Actor
Russell Hicks
Russell Hicks (1895–1957) is best known for Fourteen Hours, Samson and Delilah and The Fountainhead.
Edward Russell Hicks (June 4, 1895 – June 1, 1957) was an American film character actor. Hicks was born in 1895 in Baltimore, Maryland. During World War I, he served in the U.S. Army in France. He later became a lieutenant colonel in the California State Guard.
Hicks was a character actor appearing in bit parts and small supporting roles in nearly 300 films between 1933 and 1956 (in 1937, he appeared in 25 films). He was often cast as a smooth-talking confidence man, or swindler, as in the W.C. Fields comedy classic The Bank Dick (1940). Hicks played a variety of judges, attorneys, corrupt officials and crooked businessmen in a variety of mediums until shortly before his death in 1957. Hicks appeared once in the syndicated western television series The Cisco Kid.

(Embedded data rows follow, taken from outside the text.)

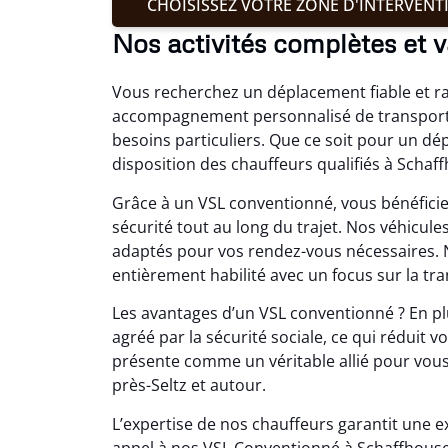
CHOISISSEZ VOTRE ZONE D'INTERVENT
Nos activités complètes et 
Vous recherchez un déplacement fiable et ra
accompagnement personnalisé de transport 
besoins particuliers. Que ce soit pour un d
disposition des chauffeurs qualifiés à Schaf
Grâce à un VSL conventionné, vous bénéficiez
sécurité tout au long du trajet. Nos véhicu
adaptés pour vos rendez-vous nécessaires. 
entièrement habilité avec un focus sur la tran
Les avantages d’un VSL conventionné ? En plu
agréé par la sécurité sociale, ce qui réduit 
présente comme un véritable allié pour vou
près-Seltz et autour.
L’expertise de nos chauffeurs garantit une ex
appel à nos VSL Conventionné à Schaffhouse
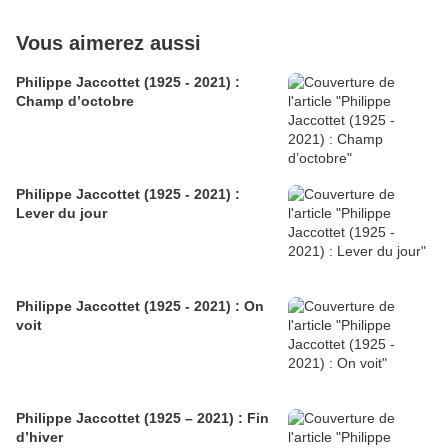
Vous aimerez aussi
Philippe Jaccottet (1925 - 2021) :
Champ d’octobre
Philippe Jaccottet (1925 - 2021) :
Lever du jour
Philippe Jaccottet (1925 - 2021) : On
voit
Philippe Jaccottet (1925 – 2021) : Fin
d’hiver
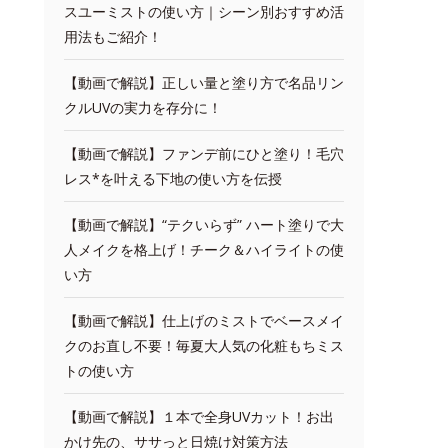
スユーミストの使い方｜シーン別おすすめ活
用法もご紹介！
【動画で解説】正しい量と塗り方で名品リン
クルUVの実力を存分に！
【動画で解説】ファンデ前にひと塗り！毛穴
レス*を叶える下地の使い方を伝授
【動画で解説】“テクいらず” ハート塗りで大
人メイクを格上げ！チーク＆ハイライトの使
い方
【動画で解説】仕上げのミストでベースメイ
クのお直し不要！毎夏大人気の化粧もちミス
トの使い方
【動画で解説】１本で全身UVカット！お出
かけ先の、ササっと日焼け対策方法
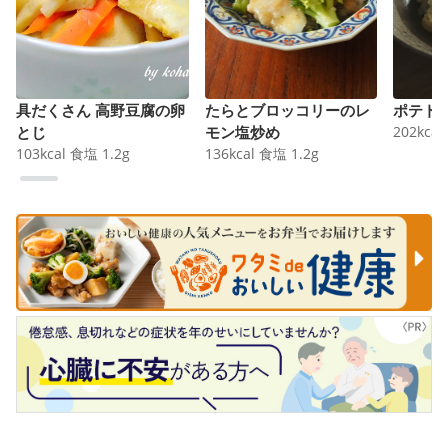
具だくさん 高野豆腐の卵
たらとブロッコリーのレ
ポテト
とじ
モン塩炒め
202
kcal
103
kcal
食塩
1.2
g
136
kcal
食塩
1.2
g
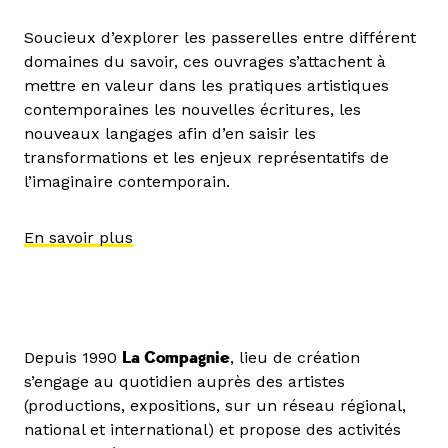
Soucieux d’explorer les passerelles entre différent
domaines du savoir, ces ouvrages s’attachent à
mettre en valeur dans les pratiques artistiques
contemporaines les nouvelles écritures, les
nouveaux langages afin d’en saisir les
transformations et les enjeux représentatifs de
l’imaginaire contemporain.
En savoir plus
Depuis 1990
La Compagnie
, lieu de création
s’engage au quotidien auprès des artistes
(productions, expositions, sur un réseau régional,
national et international) et propose des activités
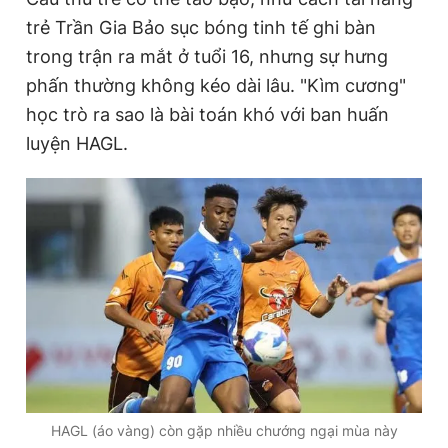
trẻ Trần Gia Bảo sục bóng tinh tế ghi bàn
trong trận ra mắt ở tuổi 16, nhưng sự hưng
phấn thường không kéo dài lâu. "Kìm cương"
học trò ra sao là bài toán khó với ban huấn
luyện HAGL.
HAGL (áo vàng) còn gặp nhiều chướng ngại mùa này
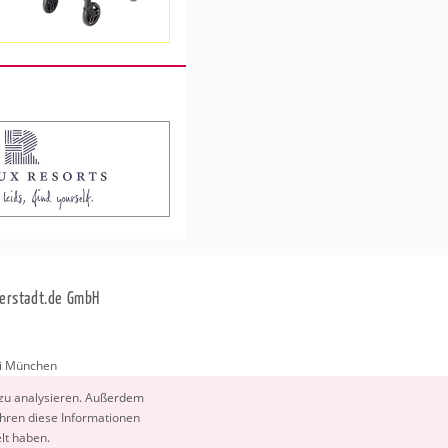
erstadt.de GmbH
i München
stadt.de
 zu ana­ly­sie­ren. Au­ßer­dem
­ren diese In­for­ma­tio­nen
elt haben.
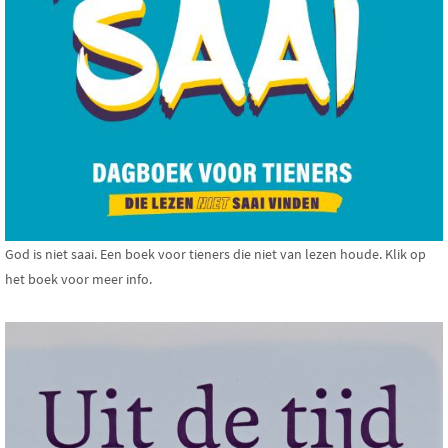
God is niet saai. Een boek voor tieners die niet van lezen houde. Klik op
het boek voor meer info.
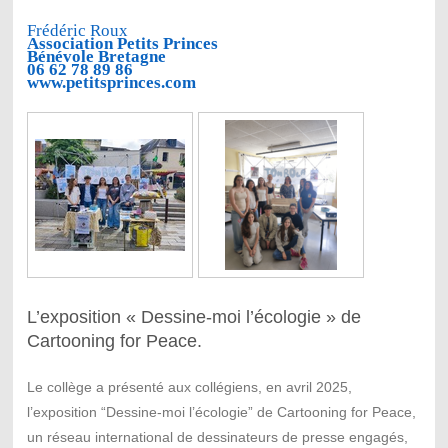
Frédéric Roux
Association Petits Princes
Bénévole Bretagne
06 62 78 89 86
www.petitsprinces.com
L’exposition « Dessine-moi l’écologie » de
Cartooning for Peace.
Le collège a présenté aux collégiens, en avril 2025,
l’exposition “Dessine-moi l’écologie” de Cartooning for Peace,
un réseau international de dessinateurs de presse engagés,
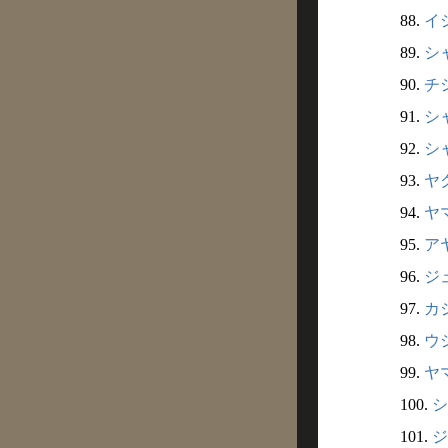
88.
イシ
89.
シャ
90.
チシ
91.
シャ
92.
シャ
93.
ヤク
94.
ヤマ
95.
アヤ
96.
ジュ
97.
カジ
98.
ウシ
99.
ヤマ
100.
シ
101.
ジ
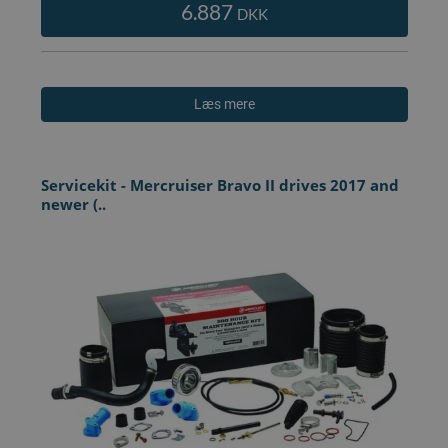
6.887
DKK
Læs mere
Servicekit - Mercruiser Bravo II drives 2017 and
newer (..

Broadway plays in which Hicks acted included The Caine Mutiny Court-Martial (1954), On Borrowed Time (1953), Time for Elizabeth (1948), All the King's Horses (1934), The Little Black Book (1932), Nona (1932), Torch Song (1930), Goin' Home (1928), No Trespassing (1926), and The Wisecrackers (1925).
On June 1, 1957, Hicks, aged 61, was involved in an automobile accident and suffered a heart attack afterward; he died on route to Santa Monica Receiving Hospital.